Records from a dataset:

━━━━━━

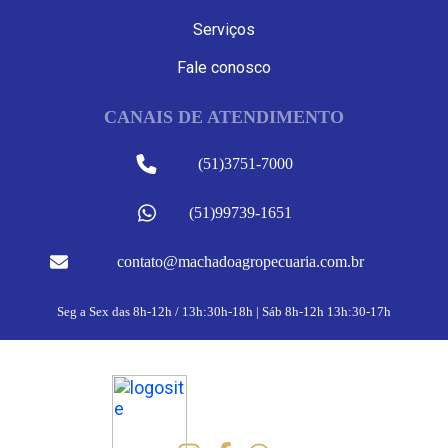
Serviços
Fale conosco
CANAIS DE ATENDIMENTO
(51)3751-7000
(51)99739-1651
contato@machadoagropecuaria.com.br
Seg a Sex das 8h-12h / 13h:30h-18h | Sáb 8h-12h 13h:30-17h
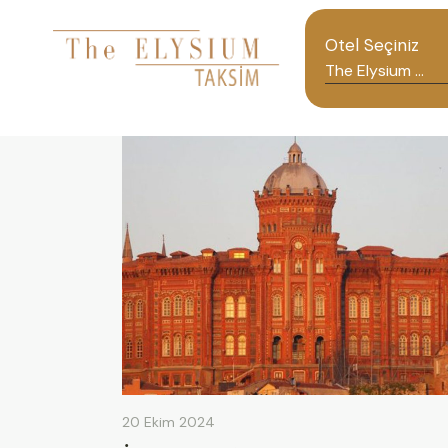
Otel Seçiniz
20 Ekim 2024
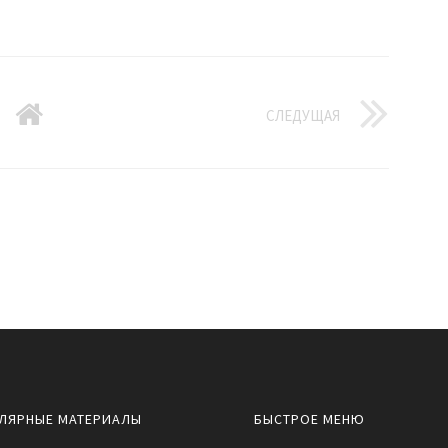
СЛЕДУЩАЯ
ЛЯРНЫЕ МАТЕРИАЛЫ
БЫСТРОЕ МЕНЮ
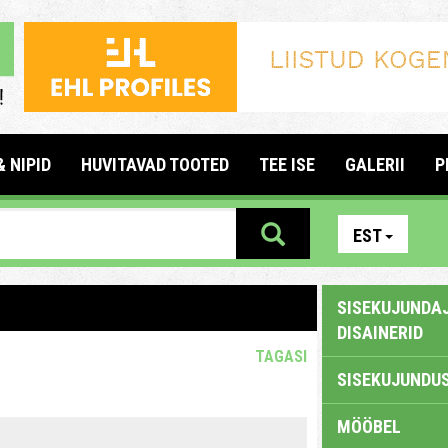
& NIPID
HUVITAVAD TOOTED
TEE ISE
GALERII
P
EST
SISEKUJUNDAJ
DISAINERID
TAGASI
SISEKUJUNDUS
MÖÖBEL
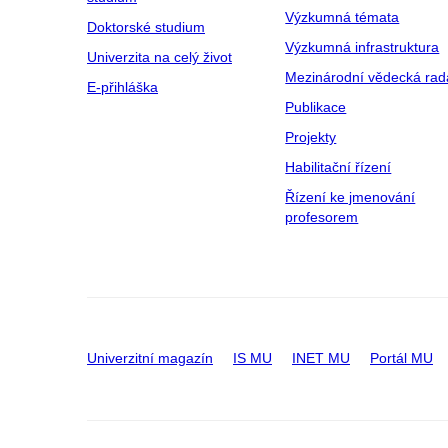
Výzkumná témata
Doktorské studium
Výzkumná infrastruktura
Univerzita na celý život
Mezinárodní vědecká rad
E-přihláška
Publikace
Projekty
Habilitační řízení
Řízení ke jmenování
profesorem
Univerzitní magazín
IS MU
INET MU
Portál MU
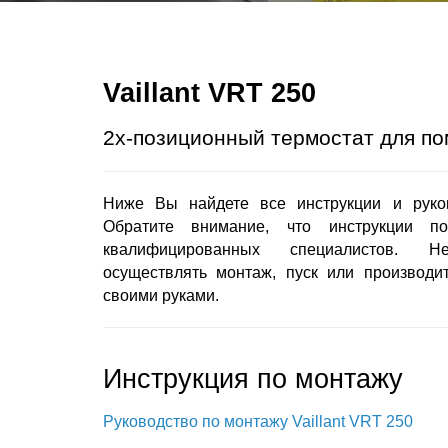
Vaillant VRT 250
2х-позиционный термостат для п
Ниже Вы найдете все инструкции и руково
Обратите внимание, что инструкции п
квалифицированных специалистов. Н
осуществлять монтаж, пуск или производи
своими руками.
Инструкция по монтажу
Руководство по монтажу Vaillant VRT 250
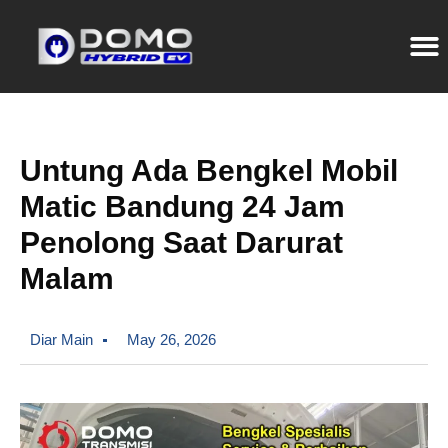
Untung Ada Bengkel Mobil
Matic Bandung 24 Jam
Penolong Saat Darurat
Malam
Diar Main
May 26, 2026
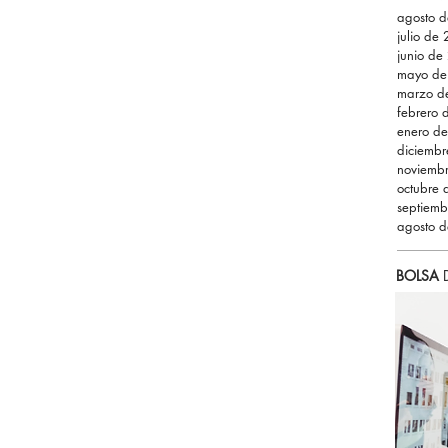
agosto 
julio de
junio de
mayo de
marzo d
febrero
enero d
diciemb
noviemb
octubre
septiem
agosto 
BOLSA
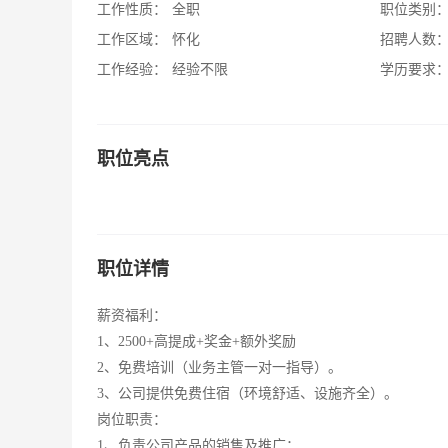
工作性质：
全职
职位类别
工作区域：
怀化
招聘人数
工作经验：
经验不限
学历要求
职位亮点
职位详情
薪资福利：
1、2500+高提成+奖金+额外奖励
2、免费培训（业务主管一对一指导）。
3、公司提供免费住宿（环境舒适、设施齐全）。
岗位职责：
1、负责公司产品的销售及推广；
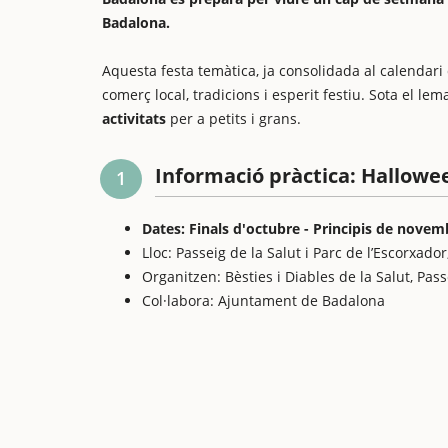
Badalona.
Aquesta festa temàtica, ja consolidada al calendari
comerç local, tradicions i esperit festiu. Sota el le
activitats
per a petits i grans.
Informació pràctica: Hallowe
1
Dates: Finals d'octubre - Principis de novem
Lloc: Passeig de la Salut i Parc de l’Escorxado
Organitzen: Bèsties i Diables de la Salut, Pas
Col·labora: Ajuntament de Badalona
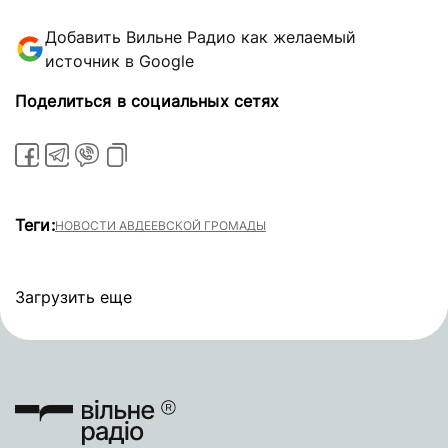
Добавить Вильне Радио как желаемый
источник в Google
Поделиться в социальных сетях
Теги:
НОВОСТИ АВДЕЕВСКОЙ ГРОМАДЫ
Загрузить еще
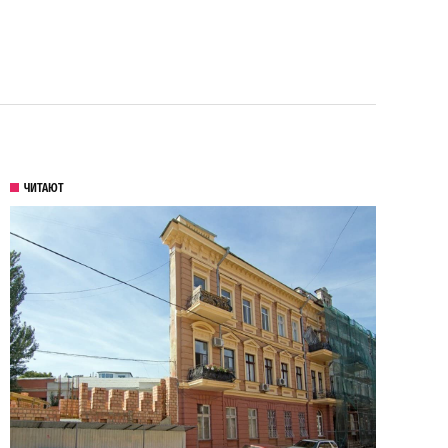
ЧИТАЮТ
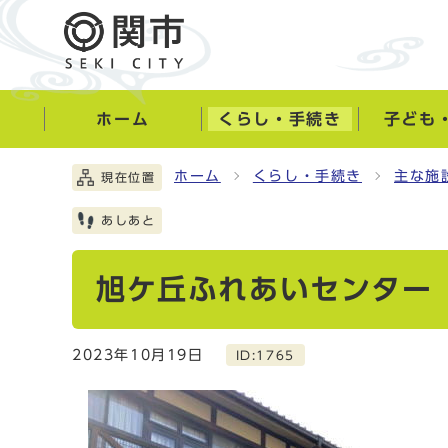
ホーム
くらし・手続き
子ども
ホーム
くらし・手続き
主な施
現在位置
あしあと
旭ケ丘ふれあいセンター
2023年10月19日
ID:1765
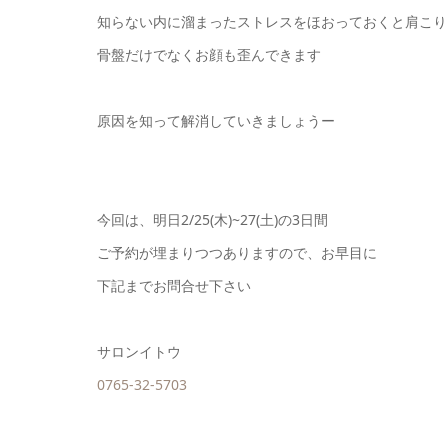
知らない内に溜まったストレスをほおっておくと肩こり
骨盤だけでなくお顔も歪んできます
原因を知って解消していきましょうー
今回は、明日2/25(木)~27(土)の3日間
ご予約が埋まりつつありますので、お早目に
下記までお問合せ下さい
サロンイトウ
0765-32-5703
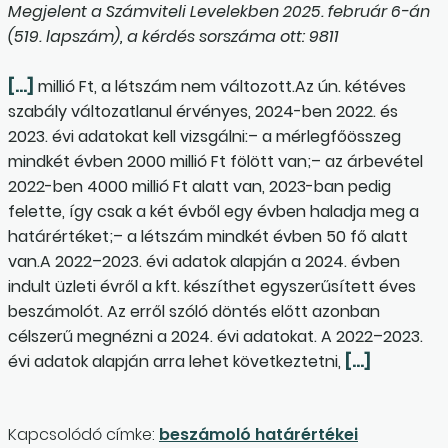
Megjelent a Számviteli Levelekben 2025. február 6-án
(519. lapszám), a kérdés sorszáma ott: 9811
[…]
millió Ft, a létszám nem változott.Az ún. kétéves
szabály változatlanul érvényes, 2024-ben 2022. és
2023. évi adatokat kell vizsgálni:– a mérlegfőösszeg
mindkét évben 2000 millió Ft fölött van;– az árbevétel
2022-ben 4000 millió Ft alatt van, 2023-ban pedig
felette, így csak a két évből egy évben haladja meg a
határértéket;– a létszám mindkét évben 50 fő alatt
van.A 2022–2023. évi adatok alapján a 2024. évben
indult üzleti évről a kft. készíthet egyszerűsített éves
beszámolót. Az erről szóló döntés előtt azonban
célszerű megnézni a 2024. évi adatokat. A 2022–2023.
évi adatok alapján arra lehet következtetni,
[…]
Kapcsolódó címke:
beszámoló határértékei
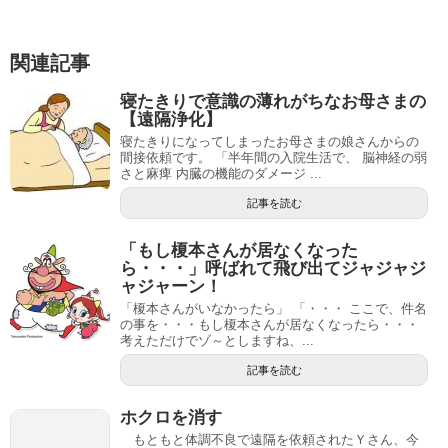
関連記事
寝たきりで意識の薄れがちなお母さまの
【遠隔浄化】
寝たきりになってしまったお母さまの娘さんからの
間接依頼です。 「半年間の入院生活で、 脳神経の弱
さと麻痺 内臓の機能のダメージ ...
記事を読む
「もし榎本さんが居なくなった
ら・・・」呼ばれて飛び出てジャジャジ
ャジャーン！
「榎本さんがいなかったら」 「・・・ ここで、件名
の事を・・・もし榎本さんが居なくなったら・・・
考えただけでゾ～としますね、...
記事を読む
ホクロを消す
もともと体調不良で遠隔を依頼されたＹさん、今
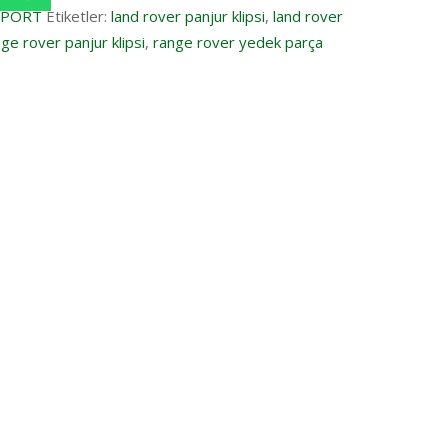
SPORT
Etiketler:
land rover panjur klipsi
,
land rover
ge rover panjur klipsi
,
range rover yedek parça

━━━━━━

In the records above, find the line with "Lloc: Passeig de". Print exactly from there through the line with "szabály változatlanul érvényes, 2024-ben", minus the pictures.

Lloc: Passeig de la Salut i Parc de l’Escorxado
Organitzen: Bèsties i Diables de la Salut, Pas
Col·labora: Ajuntament de Badalona
Добавить Вильне Радио как желаемый
источник в Google
Поделиться в социальных сетях
Теги:
НОВОСТИ АВДЕЕВСКОЙ ГРОМАДЫ
Загрузить еще
ЧИТАЮТ
ホーム
くらし・手続き
子ども
ホーム
くらし・手続き
主な施
現在位置
あしあと
旭ケ丘ふれあいセンター
2023年10月19日
ID:1765
知らない内に溜まったストレスをほおっておくと肩こり
骨盤だけでなくお顔も歪んできます
原因を知って解消していきましょうー
今回は、明日2/25(木)~27(土)の3日間
ご予約が埋まりつつありますので、お早目に
下記までお問合せ下さい
サロンイトウ
0765-32-5703
Megjelent a Számviteli Levelekben 2025. február 6-án
(519. lapszám), a kérdés sorszáma ott: 9811
[…]
millió Ft, a létszám nem változott.Az ún. kétéves
szabály változatlanul érvényes, 2024-ben 2022. és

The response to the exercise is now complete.